Voltar àquela redoma que há pouco havia deixado não foi fácil, sabia eu que muitos não estariam mais lá, teriam voado ao mundo. Muito me incomodou os rostos felizes, o barulho, a iminência de um futuro coletivo do qual eu não fazia parte.

Desses últimos dias meus, de sol forte, recebi o castigo por prever o futuro, arquitetar o tempo. Os poucos passos que dei foram para trás. Conheci a monotonia da minha própria ausência, a qual sempre desejei. Ouvi o barulho dos credores, o riso dos fortes, vi os olhos dos loucos.

Nesses últimos dias meus, tão meus que esqueço, percebi que a solidão nem sempre é algo tão bom.
E então voltei à porta, ao fim do décimo dia. Assisti ao pôr-do-sol ao receber-me de volta, melancólico e cansado, sem saber ao certo o que viria a ser do futuro nosso.

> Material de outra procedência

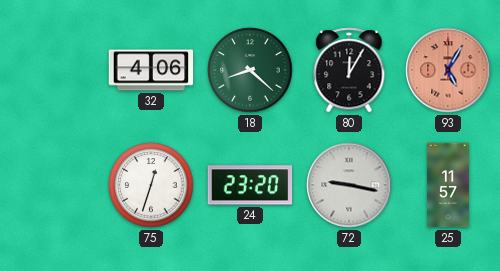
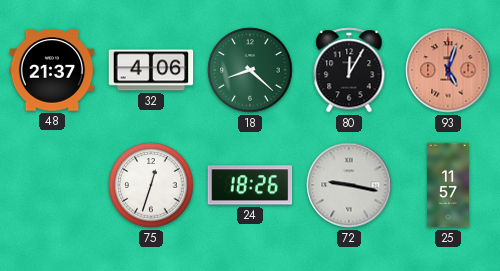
48: none -> 21:37
93: 5:05 -> 5:03
24: 23:20 -> 18:26
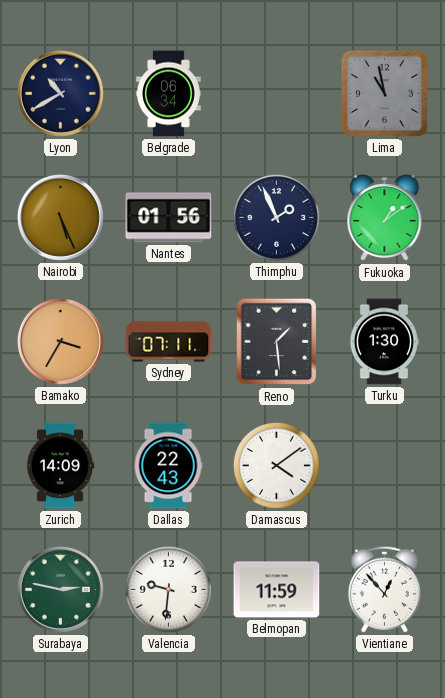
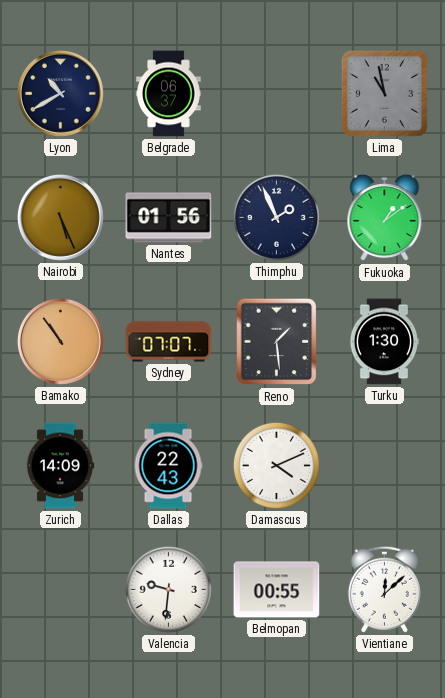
Belgrade: 06:34 -> 06:37
Bamako: 3:35 -> 10:54
Sydney: 07:11 -> 07:07
Damascus: 4:09 -> 4:11
Surabaya: 2:47 -> none
Belmopan: 11:59 -> 00:55
Vientiane: 12:53 -> 12:08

Não sei ainda, mas talvez seja melhor assim.

segunda-feira, 14 de janeiro de 2008

O Notório

Despertou seco como seus velhos potes
Tomou cedo o seu café amargo, cheio de amarguras.
Com a mão na xícara se achegou à janela,
Tocou a madeira secular, como sua alma
Lembrou do choro das filhas, hoje longe

O sol nasceu.

Vislumbrou apático a beleza da aurora, como um cego, ou um louco.
Ouviu no rádio a mesma canção, que soava fúnebre

O tempo passou,
Passou ele munindo a enxada

Capinou o roçado,
a cova,
o roçado.

Deitou no chão,
Vestiu a terra, como quem veste a mortalha
E chorou,
Chorou como nunca.
Queria que o seu último verso soasse triste, eternamente.

Virou brisa.



Luiz Felipe Leal

terça-feira, 8 de janeiro de 2008

Noite

Luzes coloridas
Carros velozes
Mendigos na calçada
Piada no boteco
Uísque na boate
Maços de cigarro
Comprimidos químicos
Vídeo pornô
Tornozelos femininos
Espelho para bêbados
E eu aqui, exalando o perfume da noite.

Murilo Abreu

sexta-feira, 4 de janeiro de 2008

Conversinha

Diga aí,
Diga ao meu amigo ao teu lado,
Que com ele me destravo,
Estrago, na fumaça do cigarro de cravo.
E deixa um abraço,
Para os que querem me abraçar
Na paz de uma mesa de bar.

Luiz Felipe Leal

quarta-feira, 2 de janeiro de 2008

Estações

Nesse verão inventarei um novo amor.
Para voltar a sentir o cheiro da primavera, pisar nas folhas secas do outono e receber a brisa fria do inverno.